= Working data =
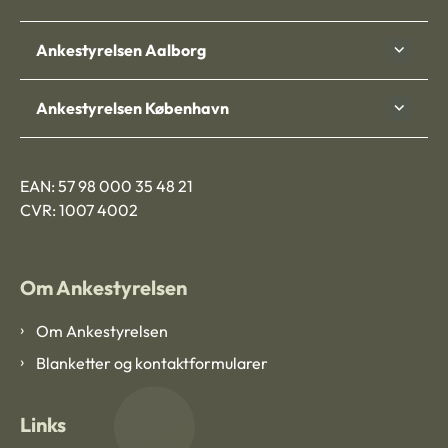
Ankestyrelsen Aalborg
Ankestyrelsen København
EAN: 57 98 000 35 48 21
CVR: 1007 4002
Om Ankestyrelsen
Om Ankestyrelsen
Blanketter og kontaktformularer
Links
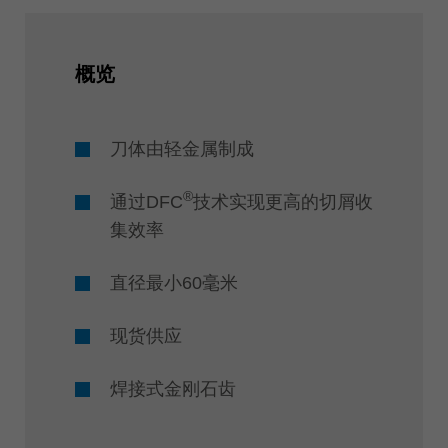
概览
刀体由轻金属制成
®
通过DFC
技术实现更高的切屑收
集效率
直径最小60毫米
现货供应
焊接式金刚石齿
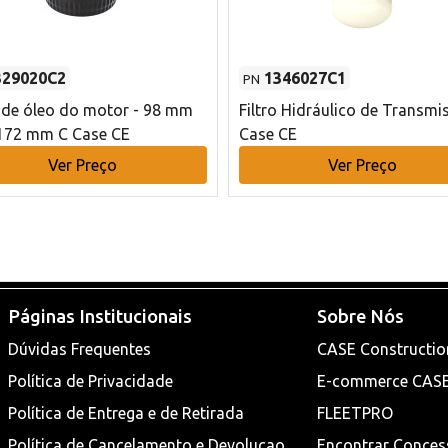
329020C2
1346027C1
PN
o de óleo do motor - 98 mm
Filtro Hidráulico de Transmi
172 mm C Case CE
Case CE
Ver Preço
Ver Preço
Páginas Institucionais
Sobre Nós
Dúvidas Frequentes
CASE Constructio
Política de Privacidade
E-commerce CAS
Política de Entrega e de Retirada
FLEETPRO
Política de Cancelamento e Devoluçao
Encontrar Conces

= Exercise =
Using the listing, filter for "Política" and return the matching lines.

= Solved problem =
Política de Privacidade
Política de Entrega e de Retirada
Política de Cancelamento e Devoluçao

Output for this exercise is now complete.